__WHAT YOU ARE ASKED TO DO__. From the entries below, copy out all lines holding "dependencia".

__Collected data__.
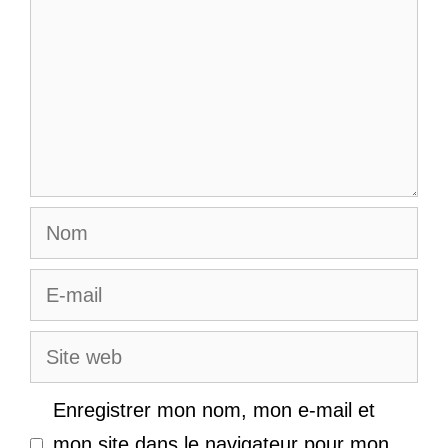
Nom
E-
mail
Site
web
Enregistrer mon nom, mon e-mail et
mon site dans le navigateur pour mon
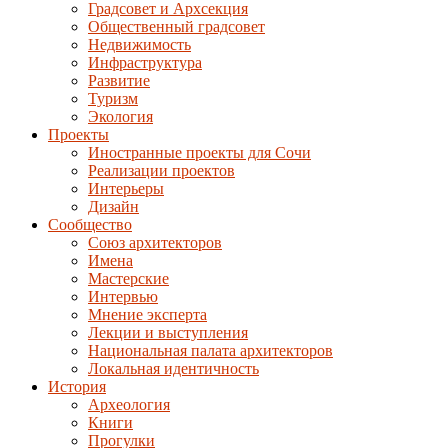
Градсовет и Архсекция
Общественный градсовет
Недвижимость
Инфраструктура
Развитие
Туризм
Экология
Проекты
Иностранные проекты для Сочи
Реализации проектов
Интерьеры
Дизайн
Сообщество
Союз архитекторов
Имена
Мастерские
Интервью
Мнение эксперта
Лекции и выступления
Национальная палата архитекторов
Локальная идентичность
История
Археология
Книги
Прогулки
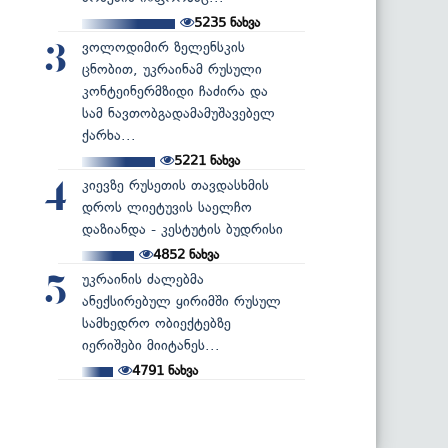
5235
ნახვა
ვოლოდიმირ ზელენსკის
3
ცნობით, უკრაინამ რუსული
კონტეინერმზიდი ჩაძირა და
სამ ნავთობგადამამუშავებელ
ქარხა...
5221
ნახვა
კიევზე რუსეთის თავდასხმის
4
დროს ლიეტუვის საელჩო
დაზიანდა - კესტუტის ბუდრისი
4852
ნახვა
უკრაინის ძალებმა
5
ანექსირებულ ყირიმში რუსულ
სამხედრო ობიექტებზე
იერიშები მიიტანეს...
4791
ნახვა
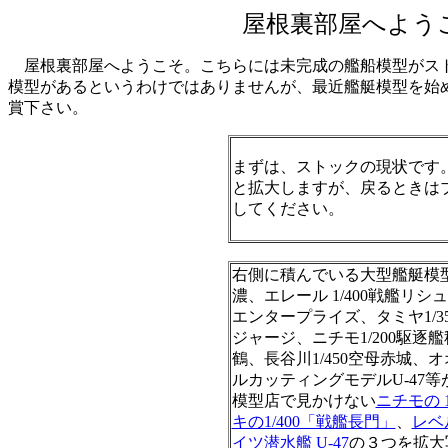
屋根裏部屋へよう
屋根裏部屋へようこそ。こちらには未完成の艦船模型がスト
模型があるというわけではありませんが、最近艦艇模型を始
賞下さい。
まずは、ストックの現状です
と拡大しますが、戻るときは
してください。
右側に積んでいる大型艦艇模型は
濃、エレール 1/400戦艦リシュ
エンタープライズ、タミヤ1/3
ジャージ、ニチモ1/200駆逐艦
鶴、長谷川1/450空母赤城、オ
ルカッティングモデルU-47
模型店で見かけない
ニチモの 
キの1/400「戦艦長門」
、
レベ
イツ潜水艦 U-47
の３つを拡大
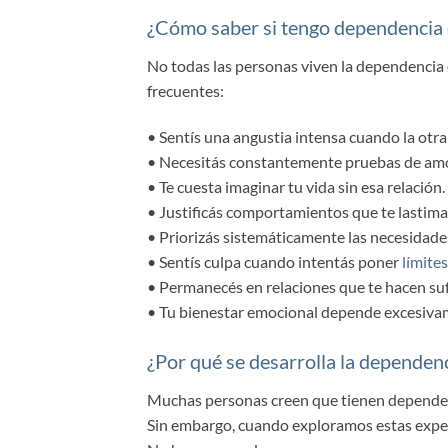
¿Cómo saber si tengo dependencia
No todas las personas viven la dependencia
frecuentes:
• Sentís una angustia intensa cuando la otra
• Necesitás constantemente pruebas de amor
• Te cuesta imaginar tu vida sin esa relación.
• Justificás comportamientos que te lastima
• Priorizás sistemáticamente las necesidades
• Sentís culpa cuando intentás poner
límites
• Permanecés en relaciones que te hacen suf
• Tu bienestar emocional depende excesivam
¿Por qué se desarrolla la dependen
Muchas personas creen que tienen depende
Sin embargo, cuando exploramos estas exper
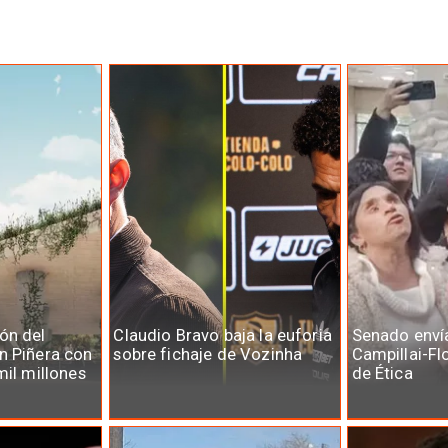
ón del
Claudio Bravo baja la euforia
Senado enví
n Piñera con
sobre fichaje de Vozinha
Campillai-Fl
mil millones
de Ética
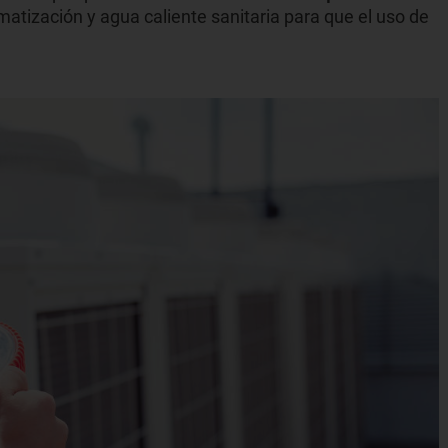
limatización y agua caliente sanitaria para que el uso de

__REPLY__.
¿Cómo saber si tengo dependencia
No todas las personas viven la dependencia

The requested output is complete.